## Task brief
What is needed is an exact copy of the records, with the images left out.

Segment Start: Entries shown

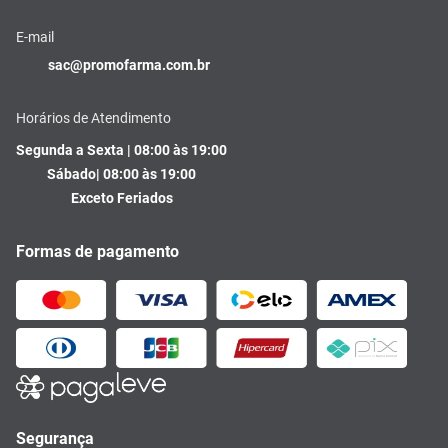
E-mail
sac@promofarma.com.br
Horários de Atendimento
Segunda a Sexta | 08:00 às 19:00
Sábado| 08:00 às 19:00
Exceto Feriados
Formas de pagamento
Segurança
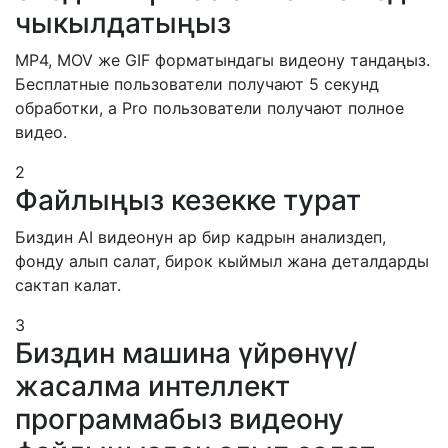
чыкылдатыңыз
MP4, MOV же GIF форматындагы видеону тандаңыз.
Бесплатные пользователи получают 5 секунд
обработки, а Pro пользователи получают полное
видео.
2
Файлыңыз кезекке турат
Биздин AI видеонун ар бир кадрын анализдеп,
фонду алып салат, бирок кыймыл жана деталдарды
сактап калат.
3
Биздин машина үйрөнүү/
жасалма интеллект
программабыз видеону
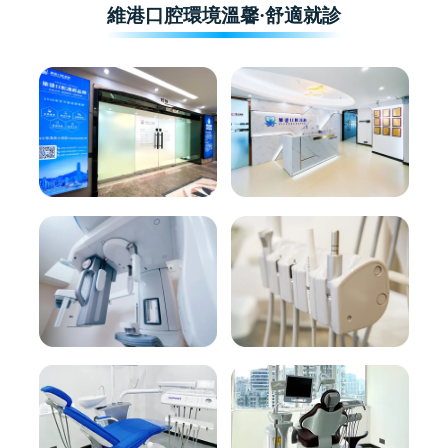
維港口腔環境溫馨·舒適就診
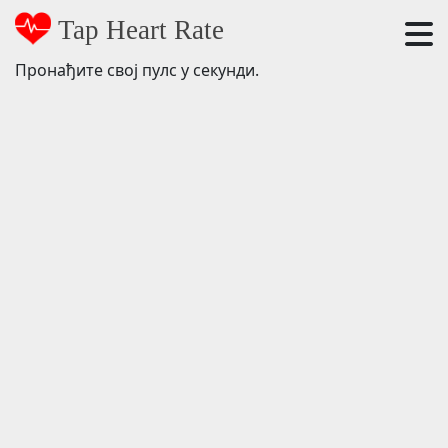
Tap Heart Rate
Пронађите свој пулс у секунди.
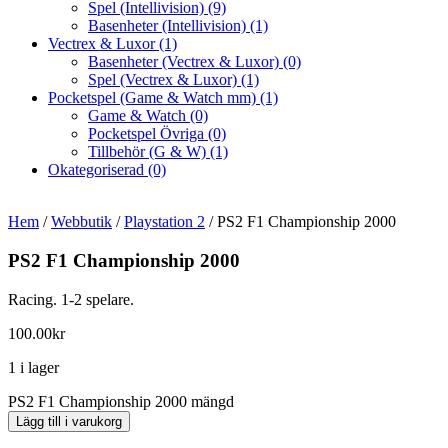
Spel (Intellivision)
(9)
Basenheter (Intellivision)
(1)
Vectrex & Luxor
(1)
Basenheter (Vectrex & Luxor)
(0)
Spel (Vectrex & Luxor)
(1)
Pocketspel (Game & Watch mm)
(1)
Game & Watch
(0)
Pocketspel Övriga
(0)
Tillbehör (G & W)
(1)
Okategoriserad
(0)
Hem
/
Webbutik
/
Playstation 2
/ PS2 F1 Championship 2000
PS2 F1 Championship 2000
Racing. 1-2 spelare.
100.00
kr
1 i lager
PS2 F1 Championship 2000 mängd
Lägg till i varukorg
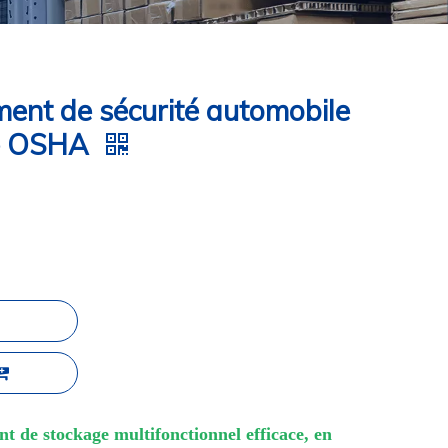
ent de sécurité automobile
té OSHA
t de stockage multifonctionnel efficace, en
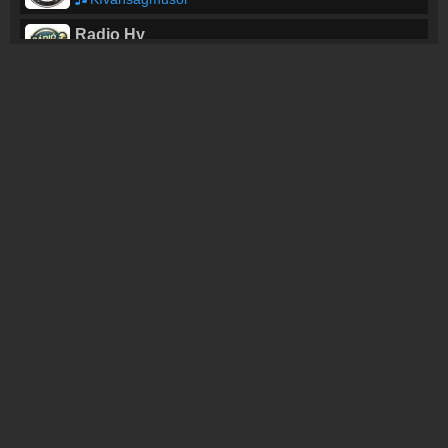
Radio Hy
uncore en fois x pump up the jam
Topfm Nyíregyháza
Csak Top Slágerek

Segment End: Entries shown

## Solution to this exercise
E-mail
sac@promofarma.com.br
Horários de Atendimento
Segunda a Sexta | 08:00 às 19:00
Sábado| 08:00 às 19:00
Exceto Feriados
Formas de pagamento
Segurança
чыкылдатыңыз
MP4, MOV же GIF форматындагы видеону тандаңыз.
Бесплатные пользователи получают 5 секунд
обработки, а Pro пользователи получают полное
видео.
2
Файлыңыз кезекке турат
Биздин AI видеонун ар бир кадрын анализдеп,
фонду алып салат, бирок кыймыл жана деталдарды
сактап калат.
3
Биздин машина үйрөнүү/
жасалма интеллект
программабыз видеону
維港口腔環境溫馨·舒適就診
Tap Heart Rate
Пронађите свој пулс у секунди.
Spel (Intellivision)
(9)
Basenheter (Intellivision)
(1)
Vectrex & Luxor
(1)
Basenheter (Vectrex & Luxor)
(0)
Spel (Vectrex & Luxor)
(1)
Pocketspel (Game & Watch mm)
(1)
Game & Watch
(0)
Pocketspel Övriga
(0)
Tillbehör (G & W)
(1)
Okategoriserad
(0)
Hem
/
Webbutik
/
Playstation 2
/ PS2 F1 Championship 2000
PS2 F1 Championship 2000
Racing. 1-2 spelare.
100.00
kr
1 i lager
PS2 F1 Championship 2000 mängd
Lägg till i varukorg
ent de sécurité automobile
té OSHA
t de stockage multifonctionnel efficace, en
Radio Hy
uncore en fois x pump up the jam
Topfm Nyíregyháza
Csak Top Slágerek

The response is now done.